This salmon dish is a great option for those who are short on time and looking to put a healthy meal on the dinner table at the end of the day.
- 1 pound salmon, cut into 4 fillets
- 1/4 cup soy sauce
- 1/4 cup rice vinegar
- 2 cloves garlic, minced
- 2 teaspoons minced fresh ginger
- 2 teaspoons sesame oil
- 2 teaspoons honey
- Kosher salt
- fresh cracked pepper
- small bok choy, leaves whole, stem thinly sliced
- 2 cups carrots, thinly sliced
- cooked brown rice for serving
- fresh chopped cilantro for garnish
- Preheat oven to 350 degrees.
- In a small bowl, whisk soy sauce, rice vinegar, garlic, ginger, sesame oil and honey along with a pinch of salt and pepper.

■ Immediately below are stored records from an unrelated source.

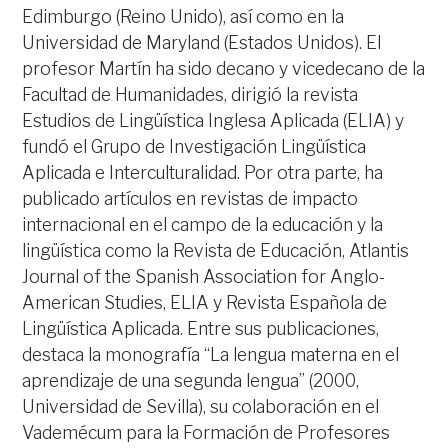
Edimburgo (Reino Unido), así como en la
Universidad de Maryland (Estados Unidos). El
profesor Martín ha sido decano y vicedecano de la
Facultad de Humanidades, dirigió la revista
Estudios de Lingüística Inglesa Aplicada (ELIA) y
fundó el Grupo de Investigación Lingüística
Aplicada e Interculturalidad. Por otra parte, ha
publicado artículos en revistas de impacto
internacional en el campo de la educación y la
lingüística como la Revista de Educación, Atlantis
Journal of the Spanish Association for Anglo-
American Studies, ELIA y Revista Española de
Lingüística Aplicada. Entre sus publicaciones,
destaca la monografía “La lengua materna en el
aprendizaje de una segunda lengua” (2000,
Universidad de Sevilla), su colaboración en el
Vademécum para la Formación de Profesores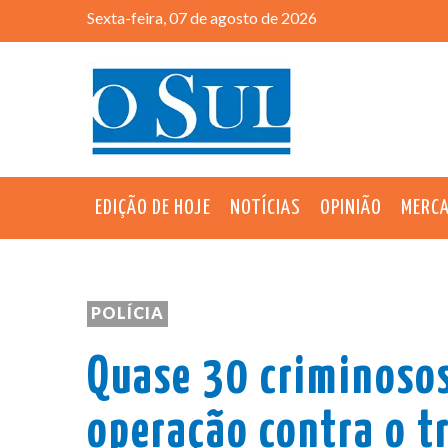
Sexta-feira, 07 de agosto de 2026
EDIÇÃO DE HOJE
NOTÍCIAS
OPINIÃO
MERC
POLÍCIA
Quase 30 criminosos
operação contra o tr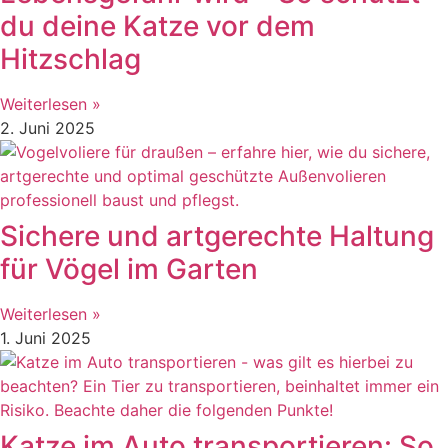
du deine Katze vor dem
Hitzschlag
Weiterlesen »
2. Juni 2025
Sichere und artgerechte Haltung
für Vögel im Garten
Weiterlesen »
1. Juni 2025
Katze im Auto transportieren: So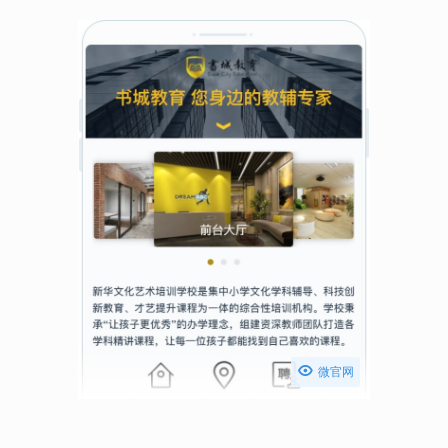

微官网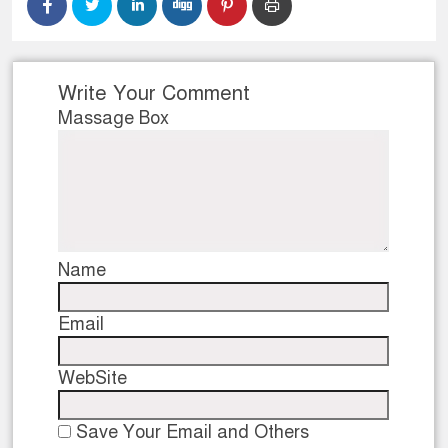
Write Your Comment
Massage Box
Name
Email
WebSite
Save Your Email and Others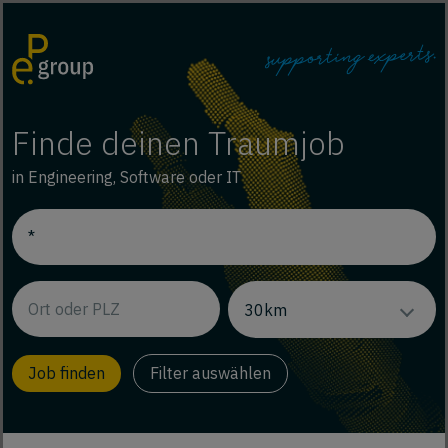
Finde deinen Traumjob
in Engineering, Software oder IT
Filter auswählen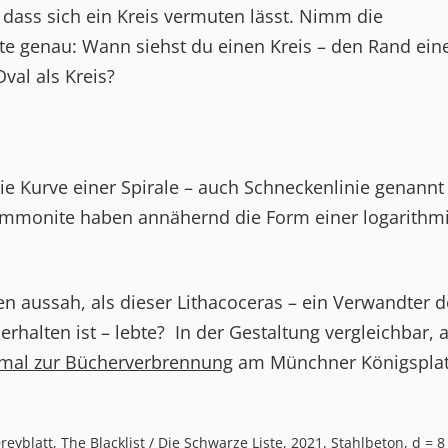
, dass sich ein Kreis vermuten lässt. Nimm die
e genau: Wann siehst du einen Kreis – den Rand ein
val als Kreis?
die Kurve einer Spirale – auch Schneckenlinie genannt
Ammonite haben annähernd die Form einer logarithm
en aussah, als dieser Lithacoceras – ein Verwandter d
rhalten ist – lebte? In der Gestaltung vergleichbar, 
al zur Bücherverbrennung
am Münchner Königsplat
reyblatt, The Blacklist / Die Schwarze Liste, 2021, Stahlbeton, d = 8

- Lay 4 large pieces of parchment paper on the counter. Divide the veggies evenly, making a small pile in the center of each piece of parchment.
- Place salmon (skin side down) on top of the veggies and slowly pour sauce over the salmon.
- Seal the parchment packet by folding the longest sides of the parchment paper together and folding over twice. Then fold the ends in towards the center, folding them over twice as well.
- Place packets on a baking sheet and bake for 20 minutes or until salmon flakes easily with a fork.
- Serve salmon with cooked brown rice and garnish with cilantro.